Senadores divergem sobre motivos da saída de Cardozo do Ministério da Justiça

A troca do ministro da Justiça anunciada hoje (29) pelo Palácio do Planalto foi vista com naturalidade pelos senadores governistas e alerta de interferência na Polícia Federal (PF) pelos oposicionistas. Mesmo com o anúncio ocorrendo em uma segunda-feira, quando a maioria dos parlamentares ainda não retornou a Brasília, o assunto repercutiu imediatamente no plenário do Senado.

Para o vice-líder do PSDB, senador Aloysio Nunes Ferreira (SP), a mudança de José Eduardo Cardozo do Ministério da Justiça para a Advocacia-Geral da União é reflexo das pressões que o PT vinha fazendo para que o ministro interferisse nas investigações da PF.

"Eu acho que essas pressões que o PT vinha fazendo sobre o ministro da Justiça decorrem da incompreensão do que sejam as atribuições do ministro da Justiça e qual seja o papel das instituições do Estado democrático. Eles se habituaram a achar que o Estado e as instituições servem a eles, e não é assim. Agora, a Lava Jato é um trem a 300 quilômetros por hora, ninguém vai segurar, vai seguir o seu rumo, portanto não há ministro da Justiça que vai segurar o processo que está em curso", disse.

Isolamento
Para a senadora Ana Amélia Lemos (PP-RS), que se considera independente em relação ao governo, a saída do ministro José Eduardo Cardozo também foi provocada pelo PT e pelo isolamento que o partido está impondo à presidenta Dilma Rousseff.
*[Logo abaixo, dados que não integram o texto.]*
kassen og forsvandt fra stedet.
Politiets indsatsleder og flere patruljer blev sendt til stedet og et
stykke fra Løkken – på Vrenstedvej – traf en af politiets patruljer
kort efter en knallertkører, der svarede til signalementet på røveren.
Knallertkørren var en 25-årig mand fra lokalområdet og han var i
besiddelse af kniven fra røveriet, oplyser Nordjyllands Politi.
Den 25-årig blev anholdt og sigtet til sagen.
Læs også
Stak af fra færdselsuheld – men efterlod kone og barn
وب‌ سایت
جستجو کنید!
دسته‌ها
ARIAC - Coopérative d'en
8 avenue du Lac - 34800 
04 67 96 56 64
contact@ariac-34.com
"Ela está sendo, eu diria, isolada, está perdendo o apoio do seu partido, por quem ela mais deveria estar sendo defendida. Mas o que faz o partido dela é atacá-la para defender e exaltar o presidente Lula", diz Ana Amélia. "O grande risco é se essa substituição no Ministério da Justiça significar a dúvida da independência com que o ministro José Eduardo Cardozo manteve o trabalho da Polícia Federal; se isso, de alguma maneira, contaminar o que até este momento a Polícia Federal vem fazendo".

Rotina
O líder do governo no Senado e ex-líder do PT, senador Humberto Costa (PE), no entanto, nega que a saída de Cardozo da Justiça e a nomeação do procurador Wellington César Lima e Silva tenham a ver com pressões de seu partido. Na opinião dele, a troca é uma coisa natural. "Isso é uma mudança administrativa de rotina. O ministro já havia manifestado a sua intenção de deixar o Ministério da Justiça, até por uma questão de saúde, e isso não vai significar nenhuma mudança na orientação administrativa que o ministério tem tido até agora", garantiu.
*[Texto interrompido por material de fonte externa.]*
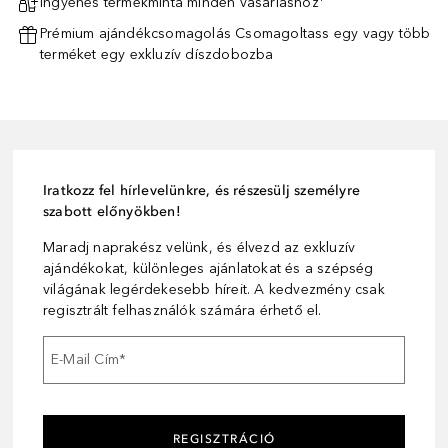
Ingyenes termékminta minden vásárláshoz¹
Prémium ajándékcsomagolás Csomagoltass egy vagy több
terméket egy exkluzív díszdobozba
Iratkozz fel hírlevelünkre, és részesülj személyre
szabott előnyökben!
Maradj naprakész velünk, és élvezd az exkluzív
ajándékokat, különleges ajánlatokat és a szépség
világának legérdekesebb híreit. A kedvezmény csak
regisztrált felhasználók számára érhető el.
E-Mail Cím
*
REGISZTRÁCIÓ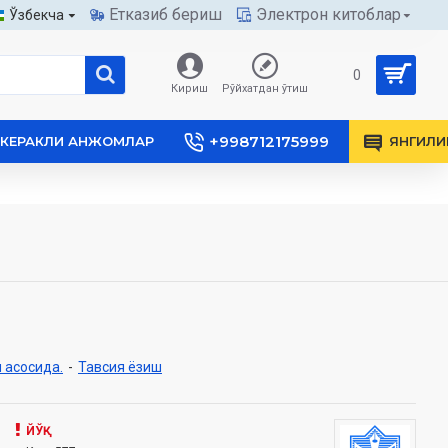
Етказиб бериш
Электрон китоблар
Ўзбекча
0
Кириш
Рўйхатдан ўтиш
+998712175999
КЕРАКЛИ АНЖОМЛАР
ЯНГИЛИ
 асосида.
-
Тавсия ёзиш
ЙЎҚ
Na mesma linha, a senadora Gleisi Hoffmann (PT-PR) também negou que seu partido tenha provocado a saída de Cardozo. "Qualquer ministro que entre no Ministério da Justiça terá que ter o posicionamento do ministro José Eduardo. A Polícia Federal tem autonomia, inclusive para seus delegados instaurarem inquérito sem avisar a direção. E isso foi permitido no governo do presidente Lula, porque antes não era assim. Então qualquer um vai ter o respeito e autonomia da Polícia Federal".

Segundo Gleisi, "um membro do Ministério Público não vai se subordinar a um outro comportamento" que não seja o de permitir a independência das investigações da PF, em referência ao fato de Wellington Silva ser procurador de Justiça do Ministério Público da Bahia. O novo ministro da Justiça chegou a comandar por duas vezes o MP baiano durante o governo de Jacques Wagner, hoje ministro da Casa Civil.